START Material to process

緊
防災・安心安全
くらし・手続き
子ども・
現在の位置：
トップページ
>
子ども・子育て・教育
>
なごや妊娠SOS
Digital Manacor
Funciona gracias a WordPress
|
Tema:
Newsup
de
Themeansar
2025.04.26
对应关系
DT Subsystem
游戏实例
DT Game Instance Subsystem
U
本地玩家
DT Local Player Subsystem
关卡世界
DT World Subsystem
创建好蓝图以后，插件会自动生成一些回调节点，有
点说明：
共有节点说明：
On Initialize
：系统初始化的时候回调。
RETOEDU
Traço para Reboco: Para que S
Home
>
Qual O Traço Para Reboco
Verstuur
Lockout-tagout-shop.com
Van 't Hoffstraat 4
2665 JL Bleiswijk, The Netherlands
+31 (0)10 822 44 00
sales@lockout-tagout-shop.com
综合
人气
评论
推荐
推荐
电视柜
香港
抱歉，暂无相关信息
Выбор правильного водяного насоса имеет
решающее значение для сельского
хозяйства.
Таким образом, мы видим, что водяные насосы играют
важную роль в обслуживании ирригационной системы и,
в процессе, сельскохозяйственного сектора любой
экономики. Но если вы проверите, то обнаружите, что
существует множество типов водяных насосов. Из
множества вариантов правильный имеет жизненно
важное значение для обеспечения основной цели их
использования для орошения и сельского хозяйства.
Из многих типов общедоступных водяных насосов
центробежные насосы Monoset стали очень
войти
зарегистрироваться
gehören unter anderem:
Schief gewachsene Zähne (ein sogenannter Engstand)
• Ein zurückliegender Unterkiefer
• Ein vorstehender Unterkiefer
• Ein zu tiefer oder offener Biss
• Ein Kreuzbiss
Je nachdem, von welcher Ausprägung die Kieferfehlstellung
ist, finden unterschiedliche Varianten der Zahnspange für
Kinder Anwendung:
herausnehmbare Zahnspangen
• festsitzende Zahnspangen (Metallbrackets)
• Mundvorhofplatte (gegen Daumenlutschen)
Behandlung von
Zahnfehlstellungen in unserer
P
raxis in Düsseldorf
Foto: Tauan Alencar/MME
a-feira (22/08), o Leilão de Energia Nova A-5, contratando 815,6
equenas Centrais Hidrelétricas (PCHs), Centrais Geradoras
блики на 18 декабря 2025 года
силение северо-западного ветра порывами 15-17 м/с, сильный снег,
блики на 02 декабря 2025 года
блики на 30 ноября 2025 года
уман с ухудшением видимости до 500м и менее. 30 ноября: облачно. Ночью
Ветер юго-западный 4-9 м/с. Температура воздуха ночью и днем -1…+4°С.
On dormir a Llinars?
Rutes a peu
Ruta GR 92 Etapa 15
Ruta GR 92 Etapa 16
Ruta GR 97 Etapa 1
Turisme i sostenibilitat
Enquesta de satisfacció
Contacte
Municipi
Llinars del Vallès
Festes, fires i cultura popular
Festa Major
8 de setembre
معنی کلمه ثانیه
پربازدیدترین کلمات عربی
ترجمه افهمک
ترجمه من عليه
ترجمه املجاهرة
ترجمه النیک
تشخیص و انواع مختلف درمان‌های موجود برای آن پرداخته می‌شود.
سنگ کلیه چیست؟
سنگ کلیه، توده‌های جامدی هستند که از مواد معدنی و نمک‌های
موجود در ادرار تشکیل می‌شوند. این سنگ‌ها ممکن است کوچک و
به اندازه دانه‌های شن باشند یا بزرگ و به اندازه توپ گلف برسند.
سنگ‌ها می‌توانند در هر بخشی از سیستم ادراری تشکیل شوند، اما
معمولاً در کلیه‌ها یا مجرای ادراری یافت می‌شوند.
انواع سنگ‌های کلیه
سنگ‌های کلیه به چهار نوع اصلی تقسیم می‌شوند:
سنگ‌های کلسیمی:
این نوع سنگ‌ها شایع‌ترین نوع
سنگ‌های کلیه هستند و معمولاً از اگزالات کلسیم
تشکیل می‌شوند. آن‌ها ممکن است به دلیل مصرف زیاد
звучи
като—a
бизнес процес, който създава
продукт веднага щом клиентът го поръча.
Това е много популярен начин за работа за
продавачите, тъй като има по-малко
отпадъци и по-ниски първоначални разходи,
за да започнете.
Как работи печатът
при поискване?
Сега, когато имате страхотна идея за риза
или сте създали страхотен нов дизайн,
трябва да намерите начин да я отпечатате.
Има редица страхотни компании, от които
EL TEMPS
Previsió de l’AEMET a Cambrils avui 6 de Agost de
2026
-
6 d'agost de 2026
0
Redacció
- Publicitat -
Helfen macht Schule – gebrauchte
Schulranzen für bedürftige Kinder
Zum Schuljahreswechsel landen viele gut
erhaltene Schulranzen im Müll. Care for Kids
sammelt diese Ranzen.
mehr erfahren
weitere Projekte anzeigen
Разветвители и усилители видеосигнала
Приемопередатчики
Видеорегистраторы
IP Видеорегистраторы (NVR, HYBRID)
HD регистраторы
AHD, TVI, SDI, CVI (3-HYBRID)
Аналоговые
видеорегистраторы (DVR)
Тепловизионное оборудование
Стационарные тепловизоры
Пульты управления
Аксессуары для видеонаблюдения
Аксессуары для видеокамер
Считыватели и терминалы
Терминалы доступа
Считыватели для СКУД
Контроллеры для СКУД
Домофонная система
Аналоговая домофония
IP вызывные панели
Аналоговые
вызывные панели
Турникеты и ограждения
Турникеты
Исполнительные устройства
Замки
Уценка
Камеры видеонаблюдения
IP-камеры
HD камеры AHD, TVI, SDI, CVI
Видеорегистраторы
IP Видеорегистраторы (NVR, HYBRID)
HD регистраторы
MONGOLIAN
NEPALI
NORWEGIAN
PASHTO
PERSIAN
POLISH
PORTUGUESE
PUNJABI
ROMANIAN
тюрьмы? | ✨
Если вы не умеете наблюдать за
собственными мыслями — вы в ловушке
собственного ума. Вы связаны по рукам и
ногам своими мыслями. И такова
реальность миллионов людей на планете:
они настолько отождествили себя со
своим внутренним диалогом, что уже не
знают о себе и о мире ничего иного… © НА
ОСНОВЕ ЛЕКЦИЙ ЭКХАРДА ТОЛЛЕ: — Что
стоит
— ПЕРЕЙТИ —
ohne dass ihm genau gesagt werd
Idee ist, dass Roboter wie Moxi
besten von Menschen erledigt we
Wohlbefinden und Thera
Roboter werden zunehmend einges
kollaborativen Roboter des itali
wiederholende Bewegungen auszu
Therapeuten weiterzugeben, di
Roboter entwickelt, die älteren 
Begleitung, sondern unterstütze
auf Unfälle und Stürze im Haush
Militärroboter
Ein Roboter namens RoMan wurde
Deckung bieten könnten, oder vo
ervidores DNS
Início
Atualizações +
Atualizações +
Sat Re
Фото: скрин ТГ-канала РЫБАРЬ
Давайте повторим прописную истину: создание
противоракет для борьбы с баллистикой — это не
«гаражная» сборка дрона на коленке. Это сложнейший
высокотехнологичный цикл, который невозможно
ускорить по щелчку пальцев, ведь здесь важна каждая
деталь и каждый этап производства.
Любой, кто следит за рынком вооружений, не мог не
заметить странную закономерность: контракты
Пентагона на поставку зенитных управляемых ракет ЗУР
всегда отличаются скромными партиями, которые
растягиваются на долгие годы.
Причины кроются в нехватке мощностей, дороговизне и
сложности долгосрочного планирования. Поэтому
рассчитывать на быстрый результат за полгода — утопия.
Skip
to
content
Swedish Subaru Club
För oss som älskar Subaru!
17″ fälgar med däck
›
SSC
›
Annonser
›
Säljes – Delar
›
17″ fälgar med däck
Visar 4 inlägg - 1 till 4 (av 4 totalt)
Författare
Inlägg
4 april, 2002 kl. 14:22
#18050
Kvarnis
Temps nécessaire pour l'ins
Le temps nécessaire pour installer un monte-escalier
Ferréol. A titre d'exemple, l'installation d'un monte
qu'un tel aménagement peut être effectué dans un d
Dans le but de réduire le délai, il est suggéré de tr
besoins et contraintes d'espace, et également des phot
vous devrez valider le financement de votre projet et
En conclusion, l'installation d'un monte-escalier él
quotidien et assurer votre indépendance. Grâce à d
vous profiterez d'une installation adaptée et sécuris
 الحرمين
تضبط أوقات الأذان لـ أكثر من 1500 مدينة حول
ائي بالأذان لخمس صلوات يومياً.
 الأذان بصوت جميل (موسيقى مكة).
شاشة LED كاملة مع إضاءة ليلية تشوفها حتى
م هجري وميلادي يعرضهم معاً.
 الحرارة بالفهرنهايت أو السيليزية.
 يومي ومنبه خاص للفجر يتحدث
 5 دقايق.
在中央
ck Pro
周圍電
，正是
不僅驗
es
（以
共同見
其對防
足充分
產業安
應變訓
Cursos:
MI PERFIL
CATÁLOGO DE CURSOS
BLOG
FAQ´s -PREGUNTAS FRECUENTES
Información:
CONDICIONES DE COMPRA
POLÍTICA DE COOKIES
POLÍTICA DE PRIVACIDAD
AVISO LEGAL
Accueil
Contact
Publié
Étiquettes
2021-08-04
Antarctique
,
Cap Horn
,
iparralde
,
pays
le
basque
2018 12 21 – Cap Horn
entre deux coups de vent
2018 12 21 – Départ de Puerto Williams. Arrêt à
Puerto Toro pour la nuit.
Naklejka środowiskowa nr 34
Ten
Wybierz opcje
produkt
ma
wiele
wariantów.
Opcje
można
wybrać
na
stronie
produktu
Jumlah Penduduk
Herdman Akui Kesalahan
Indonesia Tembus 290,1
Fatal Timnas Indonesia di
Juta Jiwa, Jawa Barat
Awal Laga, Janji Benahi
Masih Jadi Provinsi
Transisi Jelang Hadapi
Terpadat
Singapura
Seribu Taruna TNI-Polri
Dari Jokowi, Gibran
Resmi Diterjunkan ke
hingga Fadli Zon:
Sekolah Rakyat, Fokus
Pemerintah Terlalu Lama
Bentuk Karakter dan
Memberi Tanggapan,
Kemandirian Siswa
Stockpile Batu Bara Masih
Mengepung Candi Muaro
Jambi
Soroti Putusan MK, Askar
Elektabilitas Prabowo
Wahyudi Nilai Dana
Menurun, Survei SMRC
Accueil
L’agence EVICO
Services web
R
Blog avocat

END Material to process

▸ **Exercise directions**: All that is wanted is a faithful reproduction of the line above with "Как работи печатът", the line with "Militärroboter", and every line in between.

▸ **Answer space**:
Как работи печатът
при поискване?
Сега, когато имате страхотна идея за риза
или сте създали страхотен нов дизайн,
трябва да намерите начин да я отпечатате.
Има редица страхотни компании, от които
EL TEMPS
Previsió de l’AEMET a Cambrils avui 6 de Agost de
2026
-
6 d'agost de 2026
0
Redacció
- Publicitat -
Helfen macht Schule – gebrauchte
Schulranzen für bedürftige Kinder
Zum Schuljahreswechsel landen viele gut
erhaltene Schulranzen im Müll. Care for Kids
sammelt diese Ranzen.
mehr erfahren
weitere Projekte anzeigen
Разветвители и усилители видеосигнала
Приемопередатчики
Видеорегистраторы
IP Видеорегистраторы (NVR, HYBRID)
HD регистраторы
AHD, TVI, SDI, CVI (3-HYBRID)
Аналоговые
видеорегистраторы (DVR)
Тепловизионное оборудование
Стационарные тепловизоры
Пульты управления
Аксессуары для видеонаблюдения
Аксессуары для видеокамер
Считыватели и терминалы
Терминалы доступа
Считыватели для СКУД
Контроллеры для СКУД
Домофонная система
Аналоговая домофония
IP вызывные панели
Аналоговые
вызывные панели
Турникеты и ограждения
Турникеты
Исполнительные устройства
Замки
Уценка
Камеры видеонаблюдения
IP-камеры
HD камеры AHD, TVI, SDI, CVI
Видеорегистраторы
IP Видеорегистраторы (NVR, HYBRID)
HD регистраторы
MONGOLIAN
NEPALI
NORWEGIAN
PASHTO
PERSIAN
POLISH
PORTUGUESE
PUNJABI
ROMANIAN
тюрьмы? | ✨
Если вы не умеете наблюдать за
собственными мыслями — вы в ловушке
собственного ума. Вы связаны по рукам и
ногам своими мыслями. И такова
реальность миллионов людей на планете:
они настолько отождествили себя со
своим внутренним диалогом, что уже не
знают о себе и о мире ничего иного… © НА
ОСНОВЕ ЛЕКЦИЙ ЭКХАРДА ТОЛЛЕ: — Что
стоит
— ПЕРЕЙТИ —
ohne dass ihm genau gesagt werd
Idee ist, dass Roboter wie Moxi
besten von Menschen erledigt we
Wohlbefinden und Thera
Roboter werden zunehmend einges
kollaborativen Roboter des itali
wiederholende Bewegungen auszu
Therapeuten weiterzugeben, di
Roboter entwickelt, die älteren 
Begleitung, sondern unterstütze
auf Unfälle und Stürze im Haush
Militärroboter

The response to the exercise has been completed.